I. Piedras sueltas
Al paso de las horas, en cuestión de segundos cambió todo; también el nombre del infierno: Kahramanmaras.
II. La poderosa voz
Ese lunes no estábamos allí, pero estuvimos antes: 19 de septiembre de 1985, 7:17 AM. Todo pasó hace muchos años y, sin embargo, cuando la Tierra nos hace oír su poderosa voz, reaparecen los rumores producidos por los pequeños objetos cotidianos al entrechocar, caer, estrellarse contra el piso; se vuelven a oír los maullidos de los gatos que, en su fuga, anunciaban a su manera el desastre a punto de ocurrir; las puertas abriéndose y cerrándose incontrolablemente y sin dejarle paso a nadie.

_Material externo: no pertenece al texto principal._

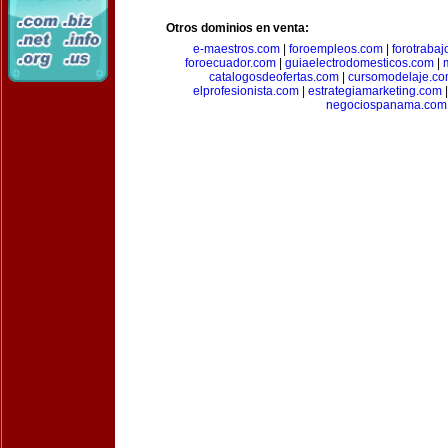
Otros dominios en venta:
e-maestros.com
|
foroempleos.com
|
forotraba
foroecuador.com
|
guiaelectrodomesticos.com
|
catalogosdeofertas.com
|
cursomodelaje.c
elprofesionista.com
|
estrategiamarketing.com
negociospanama.com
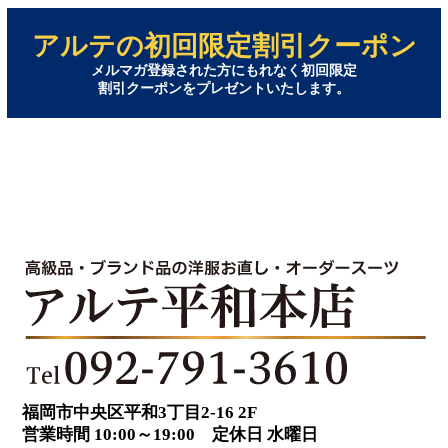
アルテの初回限定割引クーポン
メルマガ登録された方にもれなく初回限定
割引クーポンをプレゼントいたします。
福岡市中央区平和3丁目2-16 2F
営業時間 10:00～19:00 定休日 水曜日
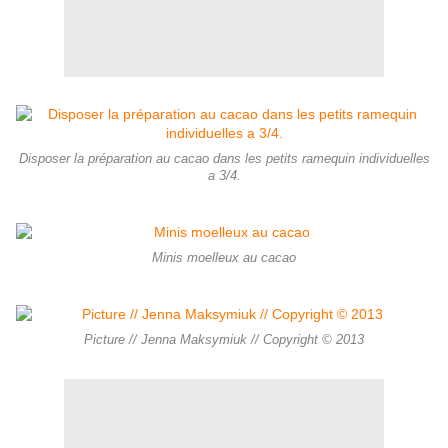
Disposer la préparation au cacao dans les petits ramequin individuelles
a 3/4.
Minis moelleux au cacao
Picture // Jenna Maksymiuk // Copyright © 2013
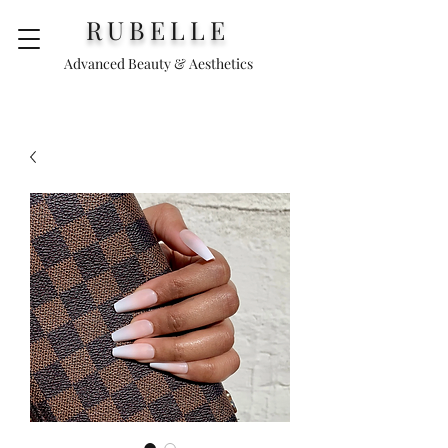
RUBELLE
Advanced Beauty & Aesthetics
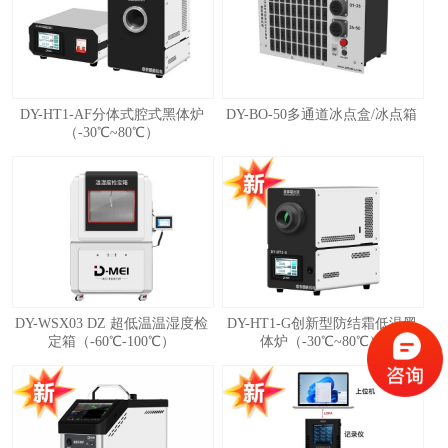
DY-HT1-AF分体式腔式黑体炉
DY-BO-50多通道冰点盒/冰点箱
（-30℃~80℃）
DY-WSX03 DZ 超低温温湿度检
DY-HT1-G创新型防结霜低温黑
定箱（-60℃-100℃）
体炉（-30℃~80℃）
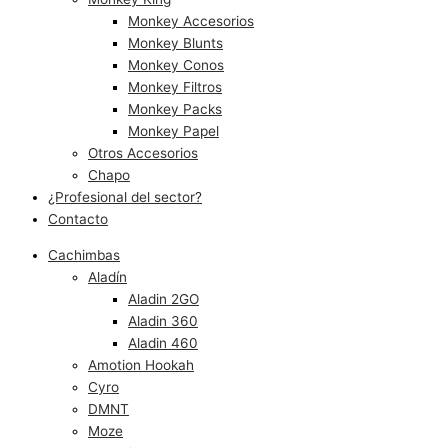
Monkey Accesorios
Monkey Blunts
Monkey Conos
Monkey Filtros
Monkey Packs
Monkey Papel
Otros Accesorios
Chapo
¿Profesional del sector?
Contacto
Cachimbas
Aladín
Aladin 2GO
Aladin 360
Aladin 460
Amotion Hookah
Cyro
DMNT
Moze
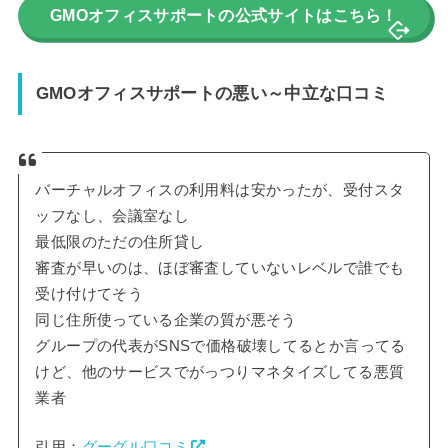
GMOオフィスサポートの公式サイトはこちら！
GMOオフィスサポートの悪い～中立な口コミ
バーチャルオフィスの利用料は安かったが、受付スタ
ッフなし、会議室なし
最低限のただの住所貸し
審査が早いのは、ほぼ審査していないレベルで誰でも
受け付けてそう
同じ住所使っている企業の質が悪そう
グループの代表がSNSで価格破壊してるとか言ってる
けど、他のサービスでがっつりマネタイズしてる悪質
業者
引用：
グーグル口コミ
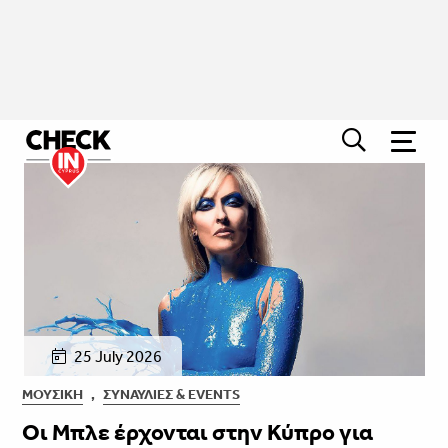
25 July 2026
ΜΟΥΣΙΚΉ
,
ΣΥΝΑΥΛΊΕΣ & EVENTS
Οι Μπλε έρχονται στην Κύπρο για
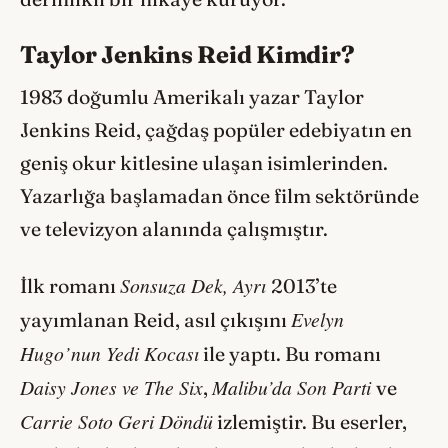
Taylor Jenkins Reid Kimdir?
1983 doğumlu Amerikalı yazar Taylor
Jenkins Reid, çağdaş popüler edebiyatın en
geniş okur kitlesine ulaşan isimlerinden.
Yazarlığa başlamadan önce film sektöründe
ve televizyon alanında çalışmıştır.
Sonsuza Dek, Ayrı
İlk romanı
2013’te
Evelyn
yayımlanan Reid, asıl çıkışını
Hugo’nun Yedi Kocası
ile yaptı. Bu romanı
Daisy Jones ve The Six
Malibu’da Son Parti
,
ve
Carrie Soto Geri Döndü
izlemiştir. Bu eserler,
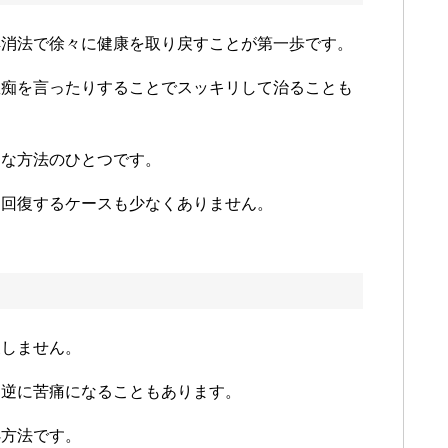
解消法で徐々に健康を取り戻すことが第一歩です。
愚痴を言ったりすることでスッキリして治ることも
的な方法のひとつです。
に回復するケースも少なくありません。
復しません。
、逆に苦痛になることもあります。
処方法です。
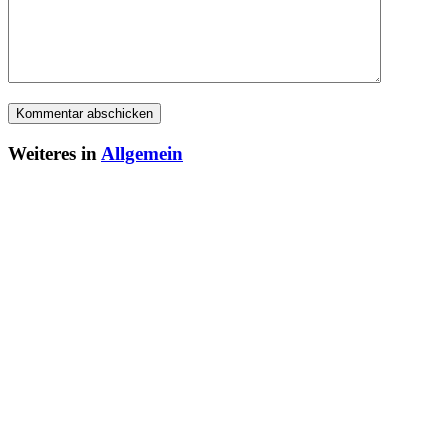
Weiteres in
Allgemein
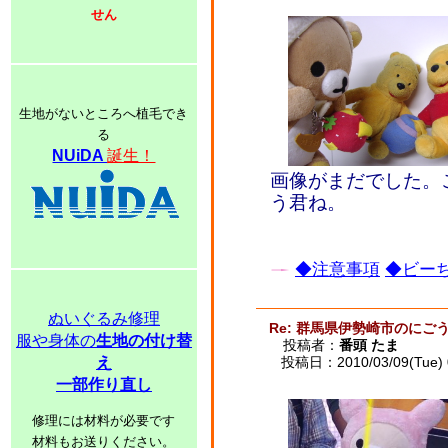
せん
生地がないところへ植毛でき
る
NUiDA
誕生！
画像がまだでした。
う君ね。
◆注意事項
◆ビーち
ぬいぐるみ修理
Re: 群馬県伊勢崎市のに
服や身体の
生地の付け替
投稿者：
番頭 たま
え
投稿日：2010/03/09(Tue) 
一部作り直し
修理には材料が必要です
材料もお送りください。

“¿Qué está pasando?” “¿Oyeron la explosión?” “Lo que sale de ese edificio, ¿es humo?” Desconcierto, rebelión de las cosas, rugido de las piedras; asombro que se volvió silencio, pasos sin rumbo y luego un confuso coro de gritos, quejidos, oraciones, llamados a los que nadie respondió. Son hechos de antes, pertenecen a un pasado remoto que revive cuando la Tierra manifiesta su poder.
III. En sueños
Un relámpago cruza el cielo. Llueve sobre las ruinas bajo las que han quedado los que dormían y no llegaron a despertar, los que consumieron sus últimas fuerzas en lanzar gritos desesperados, los que bebieron sus lágrimas y el miedo a solas, los que intentaron recordar una oración, los que se esforzaron por liberarse de los bloques de cemento pesados como lápidas, los que de un sueño pasaron a otro mucho más largo, sin despertar, sin moverse, sin abrir los ojos y sin ver cómo iban cayendo, ligeros e inocentes, los copos de nieve sobre la cadena montañosa de ruinas.
IV. Es hora de silencio
En medio de la desolación aún quedan esperanzas de encontrar vida en ese laberinto de escombros. Para detectarla es necesario mantenerse en absoluto silencio, reprimir el ansia de llamar a gritos a los que no aparecen, posponer para otra hora los desahogos y las imploraciones. En momentos cruciales lo que se necesita es mantener el oído alerta por si de entre las piedras y el amasijo de objetos deshechos brota un suspiro, un lamento, una súplica, cualquier sonido que signifique: “Estoy aquí”. Es la hora de callarse el dolor.
V. Lenguas de fuego
En las calles se encienden las fogatas. Su calor no vence al frío intenso, no funde el desconsuelo ni atrae a los narradores que quieran contar historias a cambio de monedas. En torno a las fogatas sólo se reúnen los que siguen buscando una esperanza o los perros que esperan encontrar en el lodo la huella de los pasos de sus dueños para seguirla, como antes.
IV. El pacto
Entre los trozos de concreto brota, como una flor, el rostro de la niña de ojos y cabello oscuros. Su voz se escucha firme y serena cuando intenta sellar un pacto con un rescatista: “Señor, si usted nos rescata a mí y a mi hermano, le prometo que seremos sus esclavos para siempre”. ¿Cuánto tiempo significa esa palabra, siempre, para una niña que vive en un presente tan doloroso e incierto? ¿Sabrá el significado de la horrible palabra esclavo?
VII. Quietud
Edificios caídos, paredes fracturadas, sillones sin descanso, escenas de la vida diaria a punto de saltar por las ventanas, pedacerío de vidrios tapizando las banquetas, autos llantas arriba, prendas hundidas en el lodo sin cuerpos que cubrir, miembros triturados bajo las piedras, manos abiertas hacia quien pide ayuda sólo con la mirada, quietud que avisa del viaje que emprendió esa mujer envuelta en una sábana llevándose tan sólo puñados de dolor y quizás una última visión del cielo que esa infernal mañana dejó de ser anuncio de la gloria.
VIII. De la mano
Mientras sigue sosteniendo la mano, ese hombre como de piedra que parece ajeno al frío y al tiempo, tal vez recordando las muchas veces que tomó la mano de su hijita para ayudarla a que diera sus primeros pasos, para guiarla durante sus aventuras iniciales con las letras, para ensayar con ella el juego de adivinarle el futuro. En ninguno de aquellos momentos imaginó que un día iba a pasarse horas manteniendo entre las suyas la mano de su hija muerta a los quince años.
IX. Piedras sueltas
Imposibilitado para moverse, el anciano exclama desde la última ventana del edificio a punto de caer: “Mi nieto tiene sólo año y medio. ¡Ayúdenlo por favor! No lo dejen. ¡Ayúdenlo! No queda nadie más que pueda hacerlo”.